GLOBALSTAR, INC. AND THALES ALENIA SPACE FRANCE

 

This Amendment N°5 to the Contract dated 8th December, 2008 (the “Amendment Effective Date”) referenced GINC-C-06-0300 is made between Thales Alenia Space France, a Company organised and existing under the laws of France, having its registered office at 26 avenue Jean Francois Champollion 31100 Toulouse — FRANCE (“Contractor”) and Globalstar, Inc., a Delaware corporation with offices at 461 South Milpitas Blvd., Milpitas, California 95035, U.S.A. (“Purchaser”).

 

The Purchaser and the Contractor being hereinafter individually referred to as a “Party” or collectively as the “Parties”.

 

RECITALS

 

Whereas, by this Amendment, the Parties agree to minor modifications to certain provisions of the Contract and its Exhibits and Appendices relating to (i) payments, and the Escrow Agreement and associated conditions and (ii) the Spacecraft Delivery Schedule as further described herein.

 

NOW, THEREFORE, in consideration of the mutual covenants and agreements herein contained, and intending to be legally bound hereby, the Parties hereby modify the Contract as set forth herein:

 

A.  Escrow Account Deposit, December Payment and January Payment

 

The Parties have made certain modifications with respect to a reduction in the. Escrow Account Deposit Requirement pursuant to Amendment N°4 to the Contract, and Amendment N°1 to the Escrow Agreement and associated Memorandum of Understanding.

 

The Parties further acknowledge that on.

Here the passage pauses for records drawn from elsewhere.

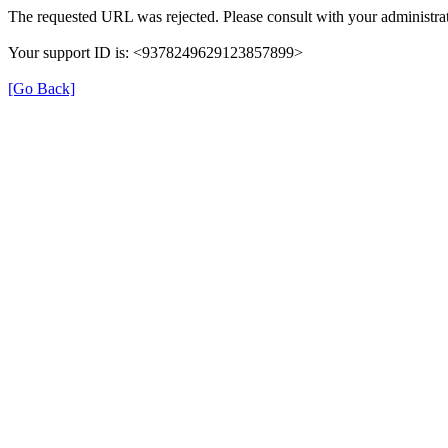
The requested URL was rejected. Please consult with your administrat
Your support ID is: <9378249629123857899>
[Go Back]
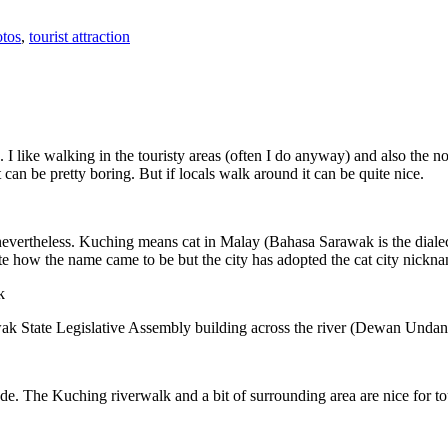
tos
,
tourist attraction
 I like walking in the touristy areas (often I do anyway) and also the n
 can be pretty boring. But if locals walk around it can be quite nice.
 nevertheless. Kuching means cat in Malay (Bahasa Sarawak is the diale
e how the name came to be but the city has adopted the cat city nickn
wak State Legislative Assembly building across the river (Dewan Unda
. The Kuching riverwalk and a bit of surrounding area are nice for tou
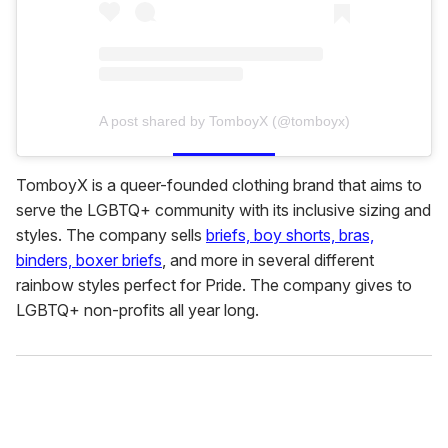
A post shared by TomboyX (@tomboyx)
TomboyX is a queer-founded clothing brand that aims to
serve the LGBTQ+ community with its inclusive sizing and
styles. The company sells
briefs, boy shorts, bras,
binders, boxer briefs
, and more in several different
rainbow styles perfect for Pride. The company gives to
LGBTQ+ non-profits all year long.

November 18, 2008, Contractor drew from the Escrow Account an amount of Nineteen Million Five Hundred Forty-two Thousand Four Hundred ten Euros (€19,542,410) (the “Escrow Draw Amount”) pursuant to Article 22.B of the Contract as payment for certain invoices.  As a result of such drawing, the Purchaser has an obligation to replenish the Escrow Draw Amount in the Escrow Account in order that. the Escrow Account Deposit Requirement equal Fifty Million Euros (€50,000,000), failing which Contractor is entitled to stop the Work by December 8th, 2008 as previously notified to Purchaser by Contractor.

 



 

The Parties have agreed that Contractor’s right to stop the Work as set forth above shall follow the following steps:.

 

Step A: starting from the date of this Amendment, as a consequence of the above, (i) Contractor shall adjust its internal program activities to comply with the Parties agreement herein, (ii) Purchaser will grant to Contractor an additional fourteen (14) day grace period with respect to a delay in the successful completion of PSR for the last Spacecraft of each Batch for purposes of assessing Liquidated Damages for Late Delivery as set forth in Article 18.1 (C).

 

Step B: starting from December 19th, 2008 start of business in France, and until full replenishment of the Escrow Draw Amount, Contractor reserves the right, upon the sending of a notice to Purchaser, to stop all or part of the Work.  The non implementation of Step B will be subject to the timely payment of the amounts described in paragraphs (i) to (v) below:

 

(i)                                   the Purchaser shall pay to .the .:Contractor, an amount of Five Million Euros (£5,000,000) (corresponding to a portion of the payment milestone N° 8b invoiced by Contractor on December 3rd, 2008 the (“December Payment”), as evidenced by providing a copy of the Purchaser’s bank switch of transfer of such funds to Contractor’s bank account on December 19th, 2008 close of business Pacific Standard Time, failing which the Contractor shall upon written notice of one (1) business day be entitled to immediately stop the Work under Step B; and

 

(ii)                                the Purchaser shall pay the balance of the December Payment to the Contractor in an amount of Six Million Forty Thousand, Euros (€6,040,000) on or before January 5th, 2009, failing which the Contractor shall upon written notice of one (1) business day be entitled to immediately stop the Work under Step B; and

 

(iii)                             the Purchaser shall deposit :into the Escrow Account a portion of the Escrow Draw Amount for an amount of Five Million Euros (€5,000,000) on or before January 15th, 2009, failing which the Contractor shall upon written notice of one (1) business day be entitled to immediately stop the Work under Step B; and

 

(iv)                             the Purchaser shall, deposit into the Escrow Account the remaining portion of the Escrow Draw Amount in order for the Escrow Account to reach the Deposit Requirement of Fifty Million Euros (€50,000,000) on or before January 27th, 2009, failing which the Contractor shall upon written notice of one (1) business day be entitled to immediately stop the Work under Step B; and

 

(v)                                the Purchaser shall pay to the Contractor an amount of Fifteen Million Forty Thousand Euros (€15,040,000) (corresponding to nominal payment milestone N° 9a the (“January Payment”) on or before February 5th, 2009, failing which the Contractor shall upon written notice in accordance with Article 22 (B), be entitled to immediately stop the Work.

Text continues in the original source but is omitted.